To me, however, these wars are only battles in a much larger war. A war on one idea. The idea that people can govern themselves. It’s a war on our founding principle. Each political party wages it against the other in order to govern against the will of half the people. To paraphrase Madison, our politicians, “have, … divided mankind into parties, inflamed them with mutual animosity, and rendered them much more disposed to … oppress each other than to co-operate for their common good.”

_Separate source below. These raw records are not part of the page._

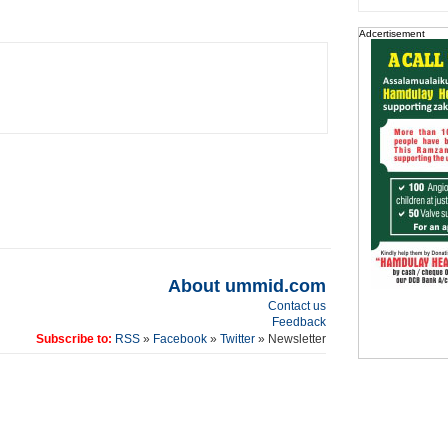
Adcertisement
About ummid.com
Contact us
Feedback
Subscribe to:
RSS
»
Facebook
»
Twitter
» Newsletter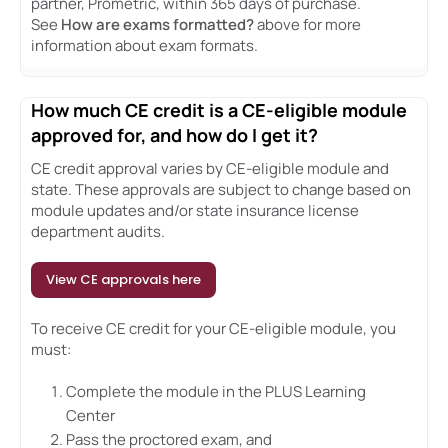
partner, Prometric, within 365 days of purchase.
See
How are exams formatted?
above for more
information about exam formats.
How much CE credit is a CE-eligible module
approved for, and how do I get it?
CE credit approval varies by CE-eligible module and
state. These approvals are subject to change based on
module updates and/or state insurance license
department audits.
View CE approvals here
To receive CE credit for your CE-eligible module, you
must:
Complete the module in the PLUS Learning
Center
Pass the proctored exam, and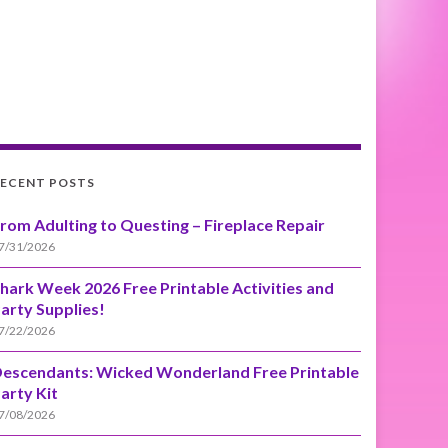
ECENT POSTS
rom Adulting to Questing – Fireplace Repair
7/31/2026
hark Week 2026 Free Printable Activities and
arty Supplies!
7/22/2026
escendants: Wicked Wonderland Free Printable
arty Kit
7/08/2026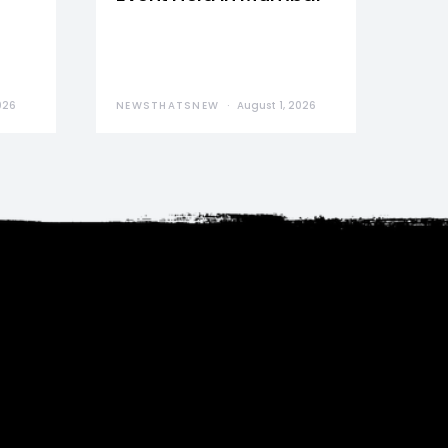
026
NEWSTHATSNEW
August 1, 2026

I remember when America used to stand for free enterprise. I remember reading what Calvin Coolidge said, “The business of America is business”. I remember our culture extolling the virtues of rugged individualism. Now it stands for nanny-state, baby-sitting for an aging citizenry who are unsuccessfully trying to sustain their own comfortable positions at the expense of a declining youth culture weaning on government beneficence.
The fact is, our political, electoral, cold wars only serve politicians and the ruling class in government. They certainly do not serve the people or the nation as a whole. They make half a nation losers when the purpose of any political system is to solve collective problems while mitigating negative consequences. Some wars energize a nation, solidify its people, promote unity. These constant electoral wars debilitate a nation, waste resources, degenerate, demoralize, and weaken it. Americans, together, will always rise to legitimate, national causes which threaten us and we fight exhaustively in order to prevail. We have demonstrated our meddle time and again throughout our brief history. We worked hard, we fought hard. And on our days off we played hard. We became weekend warriors. But these interminable, selfish, narrow-minded political squabbles now have only made us “weakened warriors”.